■ Your goal ■
Please write out only the lines from the line with "narra a história verídica da prisão de Robert" to the line with "買う前に最大160psiや素材、ゲージ", inclusive, exactly as they stand below, without the pictures.

(Data extracted from a collection)
* * *
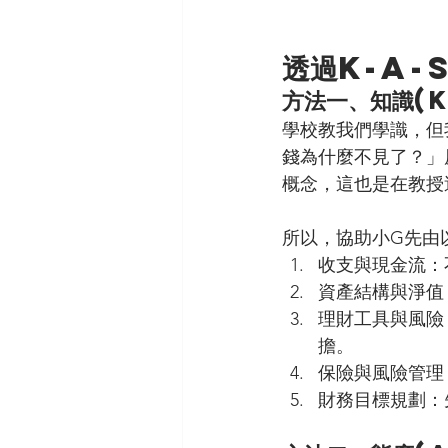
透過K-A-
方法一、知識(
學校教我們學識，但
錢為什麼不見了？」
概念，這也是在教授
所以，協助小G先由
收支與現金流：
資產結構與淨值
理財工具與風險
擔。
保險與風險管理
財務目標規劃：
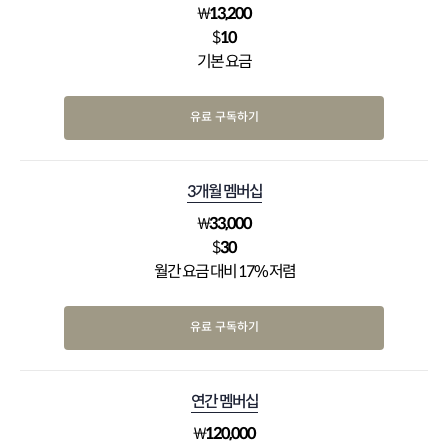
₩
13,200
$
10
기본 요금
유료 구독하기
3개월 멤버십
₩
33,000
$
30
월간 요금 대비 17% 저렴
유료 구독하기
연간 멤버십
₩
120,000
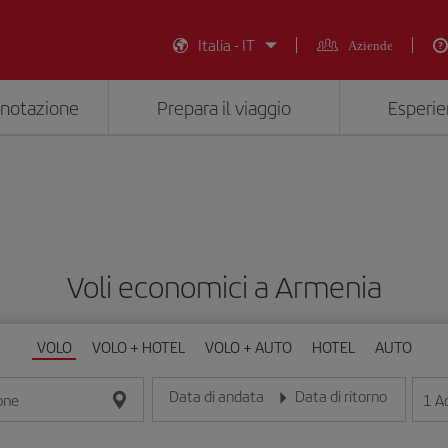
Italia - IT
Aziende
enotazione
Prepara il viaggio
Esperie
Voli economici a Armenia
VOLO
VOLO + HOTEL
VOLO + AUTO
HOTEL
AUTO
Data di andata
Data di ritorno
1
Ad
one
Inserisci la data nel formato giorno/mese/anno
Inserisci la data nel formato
* * *
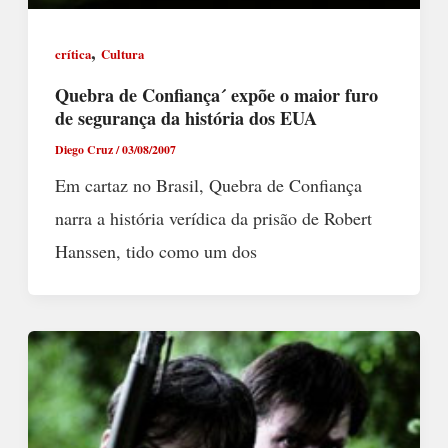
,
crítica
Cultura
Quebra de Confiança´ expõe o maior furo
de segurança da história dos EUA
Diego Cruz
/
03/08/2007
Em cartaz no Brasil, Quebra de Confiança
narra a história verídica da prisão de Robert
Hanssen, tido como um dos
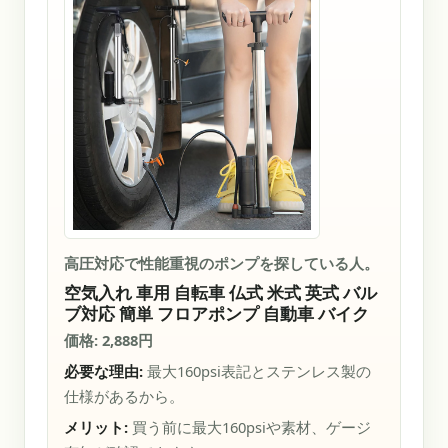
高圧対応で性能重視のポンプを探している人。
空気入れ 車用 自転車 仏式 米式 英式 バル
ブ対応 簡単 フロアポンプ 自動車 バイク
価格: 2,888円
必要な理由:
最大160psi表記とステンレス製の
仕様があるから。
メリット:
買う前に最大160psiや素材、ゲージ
* * *
■ Response to this task ■
narra a história verídica da prisão de Robert
Hanssen, tido como um dos
高圧対応で性能重視のポンプを探している人。
空気入れ 車用 自転車 仏式 米式 英式 バル
ブ対応 簡単 フロアポンプ 自動車 バイク
価格: 2,888円
必要な理由:
最大160psi表記とステンレス製の
仕様があるから。
メリット:
買う前に最大160psiや素材、ゲージ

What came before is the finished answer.